Critics often rag on Paul Schrader for writing films about scumbags who find violence a shortcut to salvation. The conventional wisdom is that Schrader's scripts play better if Martin Scorsese directs them (Taxi Driver, Raging Bull) and that when Schrader directs Schrader, the result is a heavy, humorless mess. But that's not always true. In directing his own Hardcore and American Gigolo or scripts written in a darkly witty vein (Nicholas Kazan's Patty Hearst, Harold Pinter's Comfort of Strangers), Schrader can be slyly inventive. Crowd pleasing? No. Challenging? You bet.
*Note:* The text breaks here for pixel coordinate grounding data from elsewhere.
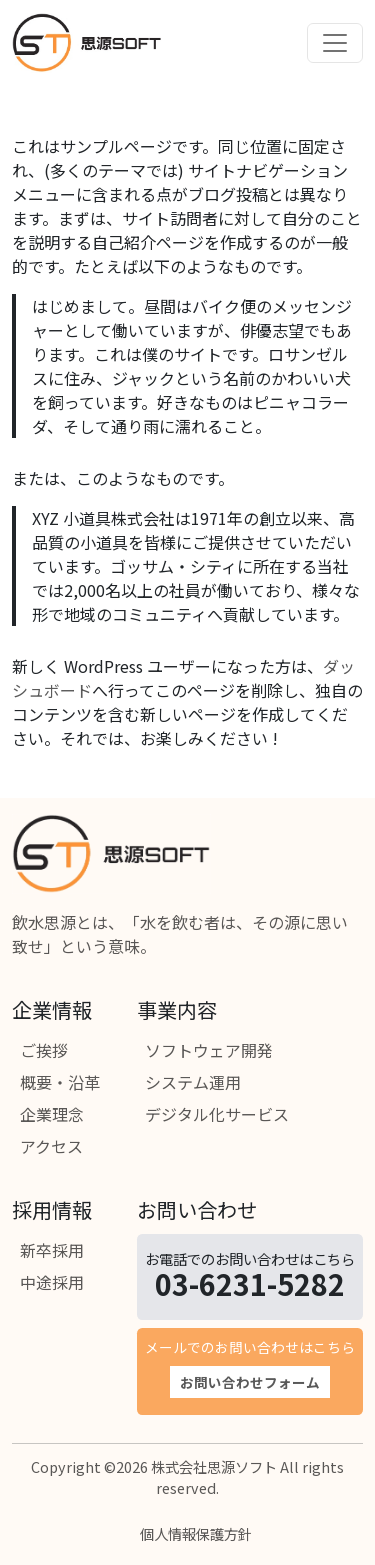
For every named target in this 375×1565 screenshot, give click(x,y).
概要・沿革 (60, 1082)
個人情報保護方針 (196, 1533)
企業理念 (52, 1114)
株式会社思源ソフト (214, 1466)
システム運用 (193, 1082)
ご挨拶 (44, 1050)
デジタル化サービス (217, 1114)
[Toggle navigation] (335, 43)
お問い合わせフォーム (250, 1382)
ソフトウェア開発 (209, 1050)
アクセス (51, 1146)
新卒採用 (52, 1250)
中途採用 (52, 1282)
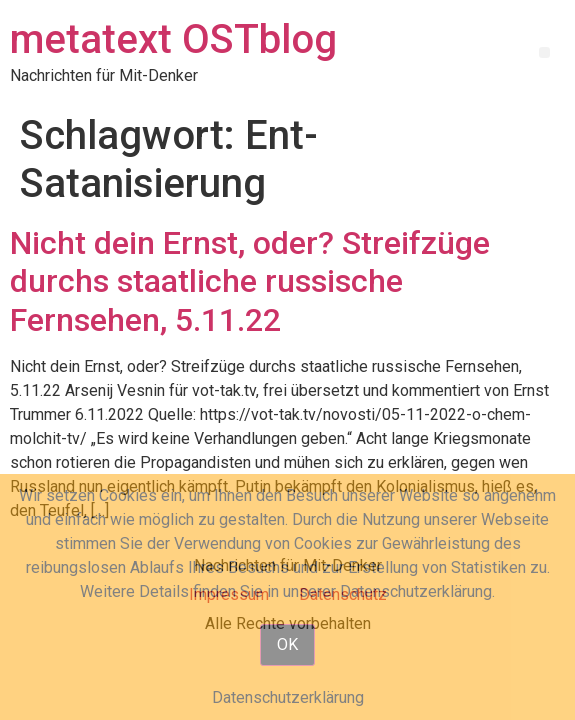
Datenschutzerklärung (288, 697)
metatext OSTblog (173, 39)
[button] (544, 52)
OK (287, 644)
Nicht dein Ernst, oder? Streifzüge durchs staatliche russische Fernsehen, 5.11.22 (250, 281)
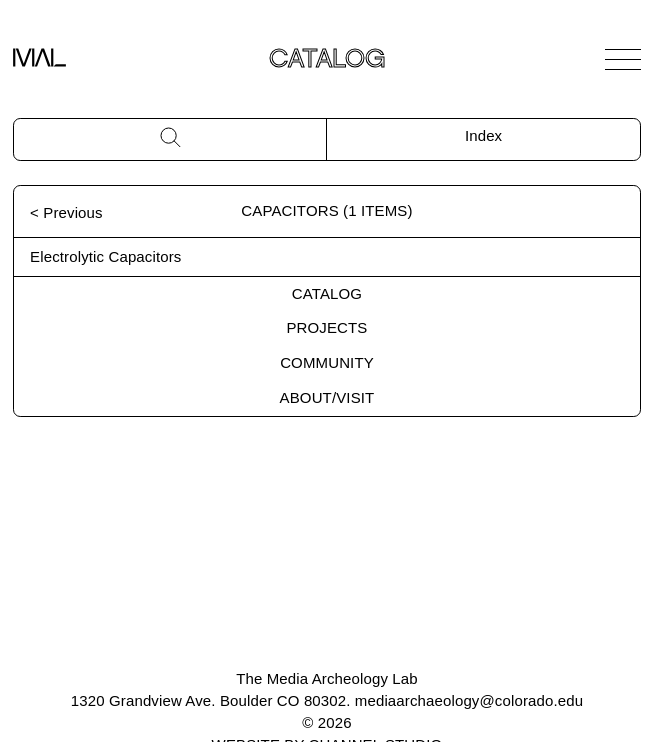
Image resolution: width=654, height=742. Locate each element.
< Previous (66, 212)
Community (327, 362)
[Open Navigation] (623, 59)
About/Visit (327, 397)
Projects (326, 327)
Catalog (327, 293)
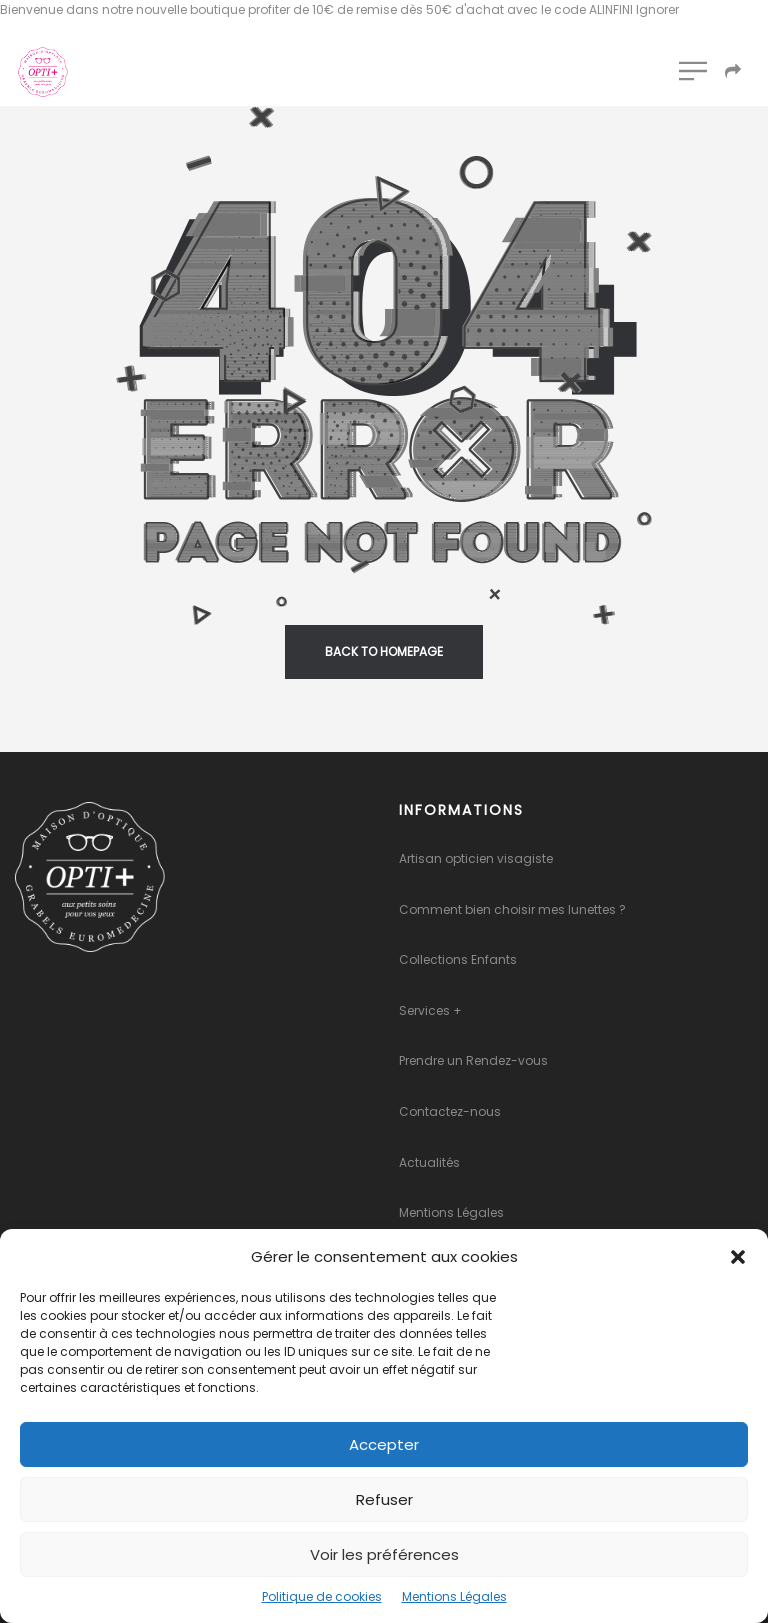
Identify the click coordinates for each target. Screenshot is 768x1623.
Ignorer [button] (657, 9)
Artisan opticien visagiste (476, 858)
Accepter (384, 1444)
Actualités (429, 1162)
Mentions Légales (454, 1596)
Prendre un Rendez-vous (473, 1060)
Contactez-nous (450, 1111)
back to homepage (384, 651)
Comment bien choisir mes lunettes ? (512, 909)
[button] (738, 1257)
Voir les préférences (384, 1554)
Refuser (384, 1499)
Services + (430, 1010)
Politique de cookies (322, 1596)
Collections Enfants (458, 959)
It's difficult to imagine anyone but Schrader controlling the moral turbulence in his script for Light Sleeper, a boldly resonant thriller that elaborates on Schrader's favored themes of sin and redemption. John LeTour, a drug dealer played by Willem Dafoe, is a loner with direct connections to Taxi Driver's Travis Bickle and American Gigolo's Julian Kay. At forty, LeTour is in crisis. His boss, Ann (a fireball Susan Sarandon), is about to chuck drugs for cosmetics. LeTour is losing his coke customers to crack. And he is spooked by a psychic, strikingly played by Mary Beth Hurt. But in his diary (one of several tips of the hat to Robert Bresson's seminal Pickpocket), LeTour writes, "I can be a good person."
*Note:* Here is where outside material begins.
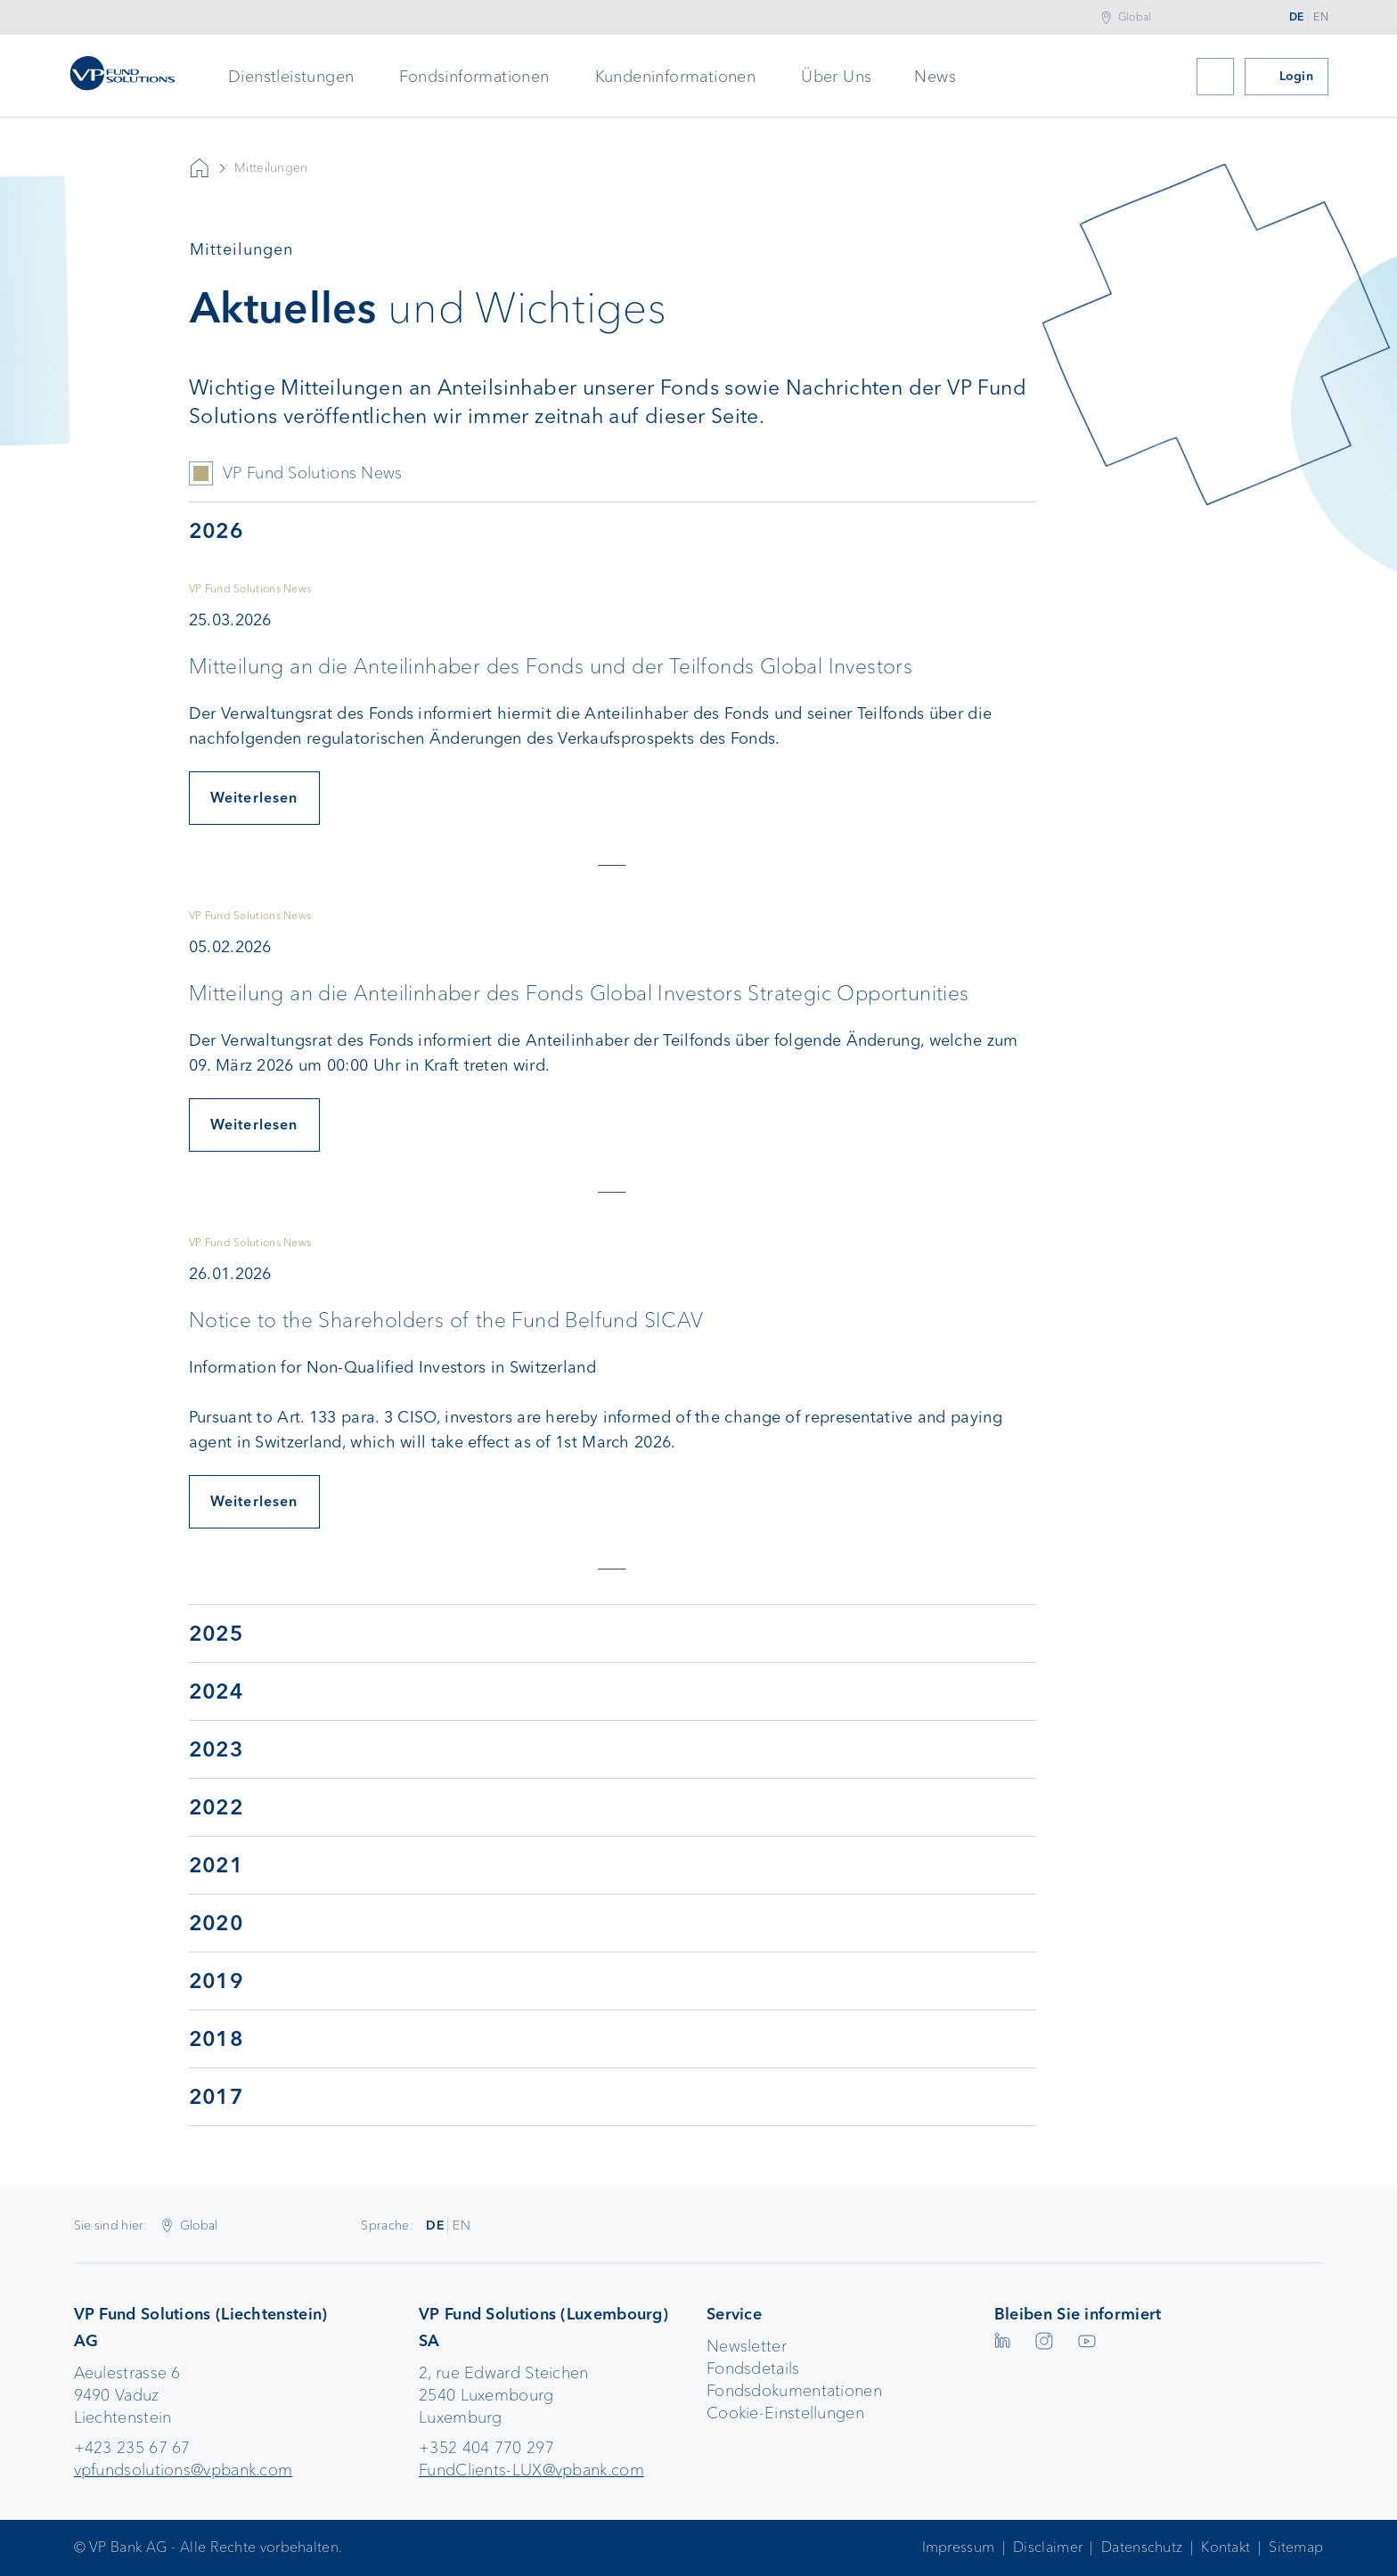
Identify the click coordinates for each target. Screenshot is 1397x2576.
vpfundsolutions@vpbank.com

Maybe so, but transcendence doesn't come easy. New York's mean streets, given a noirish sheen by cinematographer Ed Lachman, tempt LeTour as he drives through the night making deliveries to the sleek and the sleazy. He is heartened by a chance meeting with Marianne (Dana Delany), an embittered former love and former addict who lets down her defenses for one night. (Warning: Hearing Delany announce, "I'm dripping," during a hot sex scene with Dafoe may be too much for China Beach fans.) As expected, violence erupts before things settle down. Schrader is out there again, testing the limits of audience tolerance. Good for him. Buoyed by his questing spirit and Dafoe's mesmerizing performance, Light Sleeper might just keep you up nights.